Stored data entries
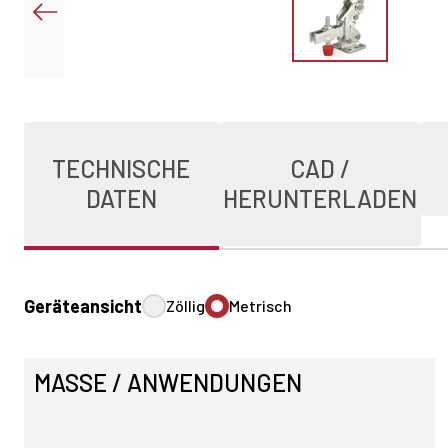
TECHNISCHE
CAD /
DATEN
HERUNTERLADEN
Geräteansicht
Zöllig
Metrisch
MASSE / ANWENDUNGEN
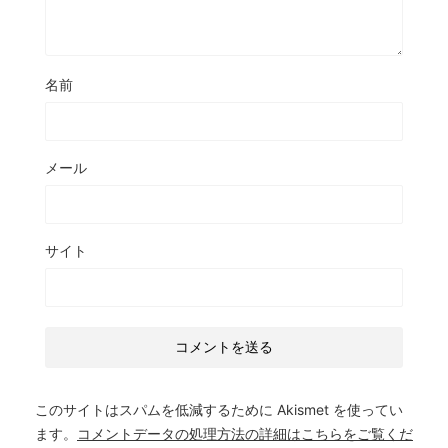
名前
メール
サイト
このサイトはスパムを低減するために Akismet を使ってい
ます。
コメントデータの処理方法の詳細はこちらをご覧くだ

## BRIEF:
Please repeat all of the data exactly, excluding images.

## REPLY TO THE EXERCISE:
TECHNISCHE
CAD /
DATEN
HERUNTERLADEN
Geräteansicht
Zöllig
Metrisch
MASSE / ANWENDUNGEN
名前
メール
サイト
このサイトはスパムを低減するために Akismet を使ってい
ます。
コメントデータの処理方法の詳細はこちらをご覧くだ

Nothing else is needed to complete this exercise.